Setting the mood ahead of tomorrow's "critical" for the Fed's September rate hike decision payrolls report, moments ago, WSJ reported that Wal-Mart Stores plans to cut 7,000 back office positions around the country, a restructuring move that in addition to seeking to improve its efficiency, will drastically alter the layout of its workforce, which as recently as a year ago was delighted by WMT's minimum wage price hikes.
WSJ reports that the country’s largest private employer is eliminating about 7,000 U.S. store accounting and invoicing positions over the next several months, jobs mostly held by long-term employees, often some of the highest paid hourly workers in stores. The retailer wants those employees working with shoppers, not in backrooms, say company executives. Centralizing or automating much of those tasks is more efficient, they say.
The jobs are coveted as a rare desk job in retail. “You are not running around the store on your feet all day,” and receive decent pay, says a Wal-Mart store accounting employee who earns about $13 an hour, or $27,000 a year. “Everybody wants to get in there. The jobs never open up,” says this person, who has worked at the store for nine years.
In an ironic twist, WSJ notes that the back office cuts to Wal-Mart’s 4,600 U.S. stores is a sign that retail workers face big changes as their employers spend heavily to compete with Amazon.com Inc. and grab foot traffic from other chains. What is ironic is that at least according to the BLS' Arima X 13 seasonally adjusting and goalseeking model, retailers remain one the nation's most aggressively hiring sectors in recent years.

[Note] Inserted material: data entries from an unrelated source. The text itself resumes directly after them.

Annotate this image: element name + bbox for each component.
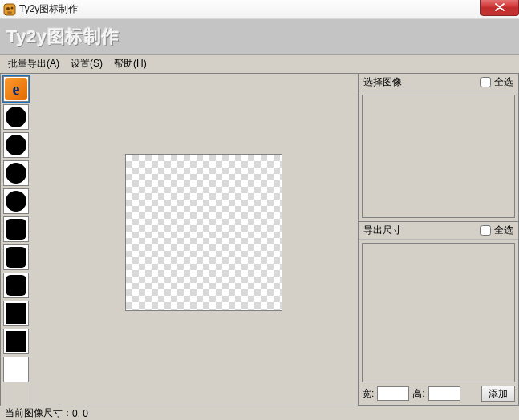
right-panel-column: 选择图像 全选 导出尺寸 全选 宽: 高: bbox=[359, 74, 519, 406]
export-size-header: 导出尺寸 全选 bbox=[359, 222, 518, 240]
export-size-select-all-checkbox[interactable] bbox=[480, 225, 491, 236]
width-input[interactable] bbox=[377, 386, 409, 401]
width-label: 宽: bbox=[362, 387, 374, 401]
shape-thumb-circle-3[interactable] bbox=[3, 160, 29, 186]
status-value: 0, 0 bbox=[72, 408, 88, 419]
status-prefix: 当前图像尺寸： bbox=[5, 406, 72, 420]
export-size-select-all[interactable]: 全选 bbox=[480, 224, 513, 237]
shape-thumb-circle-4[interactable] bbox=[3, 188, 29, 214]
canvas-area bbox=[30, 74, 359, 406]
select-image-panel: 选择图像 全选 bbox=[359, 74, 518, 222]
height-input[interactable] bbox=[428, 386, 460, 401]
circle-shape-icon bbox=[6, 107, 26, 127]
shape-thumb-empty-10[interactable] bbox=[3, 357, 29, 382]
shape-thumb-rsquare-6[interactable] bbox=[3, 244, 29, 270]
menu-bar: 批量导出(A) 设置(S) 帮助(H) bbox=[0, 55, 519, 74]
select-image-select-all[interactable]: 全选 bbox=[480, 75, 513, 89]
select-image-list[interactable] bbox=[362, 95, 515, 218]
circle-shape-icon bbox=[6, 163, 26, 184]
shape-thumb-square-8[interactable] bbox=[3, 301, 29, 326]
select-all-label: 全选 bbox=[494, 224, 513, 237]
shape-thumb-circle-2[interactable] bbox=[3, 132, 29, 158]
circle-shape-icon bbox=[6, 191, 26, 212]
export-size-list[interactable] bbox=[362, 243, 515, 382]
e-icon: e bbox=[5, 78, 27, 100]
svg-point-3 bbox=[7, 11, 12, 14]
shape-thumb-square-9[interactable] bbox=[3, 329, 29, 354]
status-bar: 当前图像尺寸： 0, 0 bbox=[0, 406, 519, 420]
canvas-checkerboard[interactable] bbox=[125, 154, 282, 311]
height-label: 高: bbox=[412, 387, 424, 401]
shape-thumb-rsquare-7[interactable] bbox=[3, 273, 29, 298]
shape-thumb-rsquare-5[interactable] bbox=[3, 216, 29, 242]
export-size-panel: 导出尺寸 全选 宽: 高: 添加 bbox=[359, 222, 518, 406]
select-image-label: 选择图像 bbox=[363, 75, 402, 89]
rsquare-shape-icon bbox=[6, 219, 26, 240]
export-size-label: 导出尺寸 bbox=[363, 224, 402, 237]
app-banner: Ty2y图标制作 bbox=[0, 19, 519, 55]
banner-title: Ty2y图标制作 bbox=[6, 25, 120, 49]
app-icon bbox=[3, 3, 16, 16]
close-button[interactable] bbox=[480, 0, 519, 16]
square-shape-icon bbox=[6, 303, 26, 324]
select-all-label: 全选 bbox=[494, 75, 513, 89]
main-area: e 选择图像 全选 导出尺寸 全选 bbox=[0, 74, 519, 406]
shape-thumb-e-icon[interactable]: e bbox=[3, 76, 29, 102]
menu-batch-export[interactable]: 批量导出(A) bbox=[8, 57, 59, 71]
rsquare-shape-icon bbox=[6, 275, 26, 296]
select-image-select-all-checkbox[interactable] bbox=[480, 77, 491, 87]
export-size-footer: 宽: 高: 添加 bbox=[359, 386, 518, 405]
add-size-button[interactable]: 添加 bbox=[481, 386, 515, 402]
square-shape-icon bbox=[6, 331, 26, 352]
rsquare-shape-icon bbox=[6, 247, 26, 268]
menu-settings[interactable]: 设置(S) bbox=[71, 57, 103, 71]
svg-point-1 bbox=[6, 7, 10, 10]
shape-thumbnail-strip: e bbox=[0, 74, 30, 406]
window-title: Ty2y图标制作 bbox=[19, 2, 78, 16]
menu-help[interactable]: 帮助(H) bbox=[114, 57, 147, 71]
svg-point-2 bbox=[11, 6, 14, 9]
shape-thumb-circle-1[interactable] bbox=[3, 104, 29, 130]
circle-shape-icon bbox=[6, 135, 26, 155]
select-image-header: 选择图像 全选 bbox=[359, 74, 518, 91]
title-bar: Ty2y图标制作 bbox=[0, 0, 519, 19]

The positions Wal-Mart is eliminating manage an individual store’s daily cash flow or process claims from manufacturers delivering goods directly to stores, among other tasks. Starting early next year, much of that work will be handled by a central office or new money-counting “cash recycler” machines in stores. Wal-Mart tested the change in about 500 stores earlier this year.
And with that behind us, we now eagerly look forward to tomorrow's strong jobs report beat.